Speaking at a rally in southern Ethiopia on November 3rd, Abiy proclaimed “victory”, and crowed that “100%” of his side’s proposals had made it into the final agreement. One of his close advisers, an Orthodox Christian preacher who last year called the TPLFa “weed” to be wiped off the face of the earth, drew comparisons to the battle of Adwa, when Ethiopians from all corners defeated Italian invaders in 1896. 

Officials in the finance ministry hope that the deal will lead to the swift resumption of a much-needed IMF programme to save Ethiopia’s war-wrecked economy and unlock further donor funds for reconstruction. Yet that will depend on the ceasefire holding and the successful implementation of the peace agreement. In theory, the African Union, which convened the talks, is to act as guarantor. But it lacks teeth. “We have to see what happens on the ground,” says Mikiale Teklu, a Tigrayan now living abroad. “But I don’t believe Abiy Ahmed.” 

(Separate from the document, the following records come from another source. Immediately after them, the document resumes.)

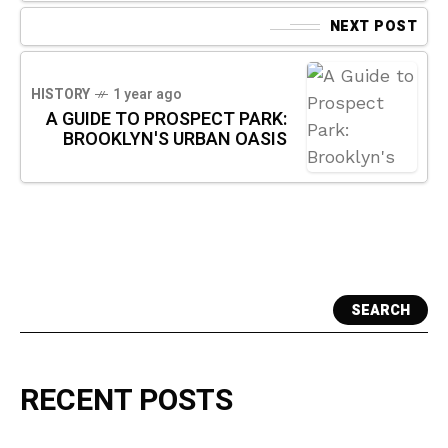
NEXT POST
HISTORY
1 year ago
A GUIDE TO PROSPECT PARK:
BROOKLYN'S URBAN OASIS
SEARCH
RECENT POSTS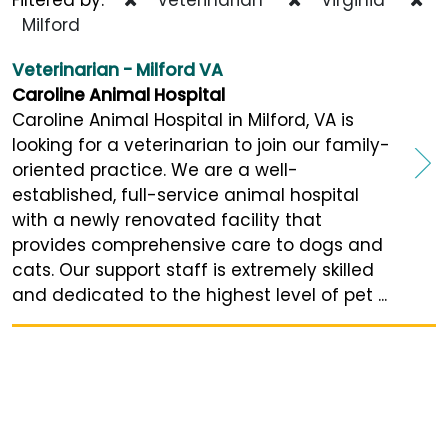
Milford
Veterinarian - Milford VA
Caroline Animal Hospital
Caroline Animal Hospital in Milford, VA is
looking for a veterinarian to join our family-
oriented practice. We are a well-
established, full-service animal hospital
with a newly renovated facility that
provides comprehensive care to dogs and
cats. Our support staff is extremely skilled
and dedicated to the highest level of pet ...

Once more unto the next breach

Even if this deal marks an end to the war with Tigray, other conflicts still fester in Ethiopia. Abiy faces opposition from many in Amhara, for instance, who say they were not represented in the talks and worry that the government will eventually hand the disputed territories they occupy back to Tigray. Militias from Amhara are also at war with parts of Oromia, Abiy’s home region. And Oromia itself is racked by armed insurgency. There is little reason to think Abiy’s government is seriously considering talks with the rebels there.

Ethiopia’s recent history is another reason to be cautious. The war it fought against Eritrea, which erupted in 1998 and within two years had resulted in perhaps 100,000 deaths, was supposed to have ended with a “cessation of hostilities” in June 2000. A peace agreement was signed within six months. It has yet to be properly implemented more than two decades later.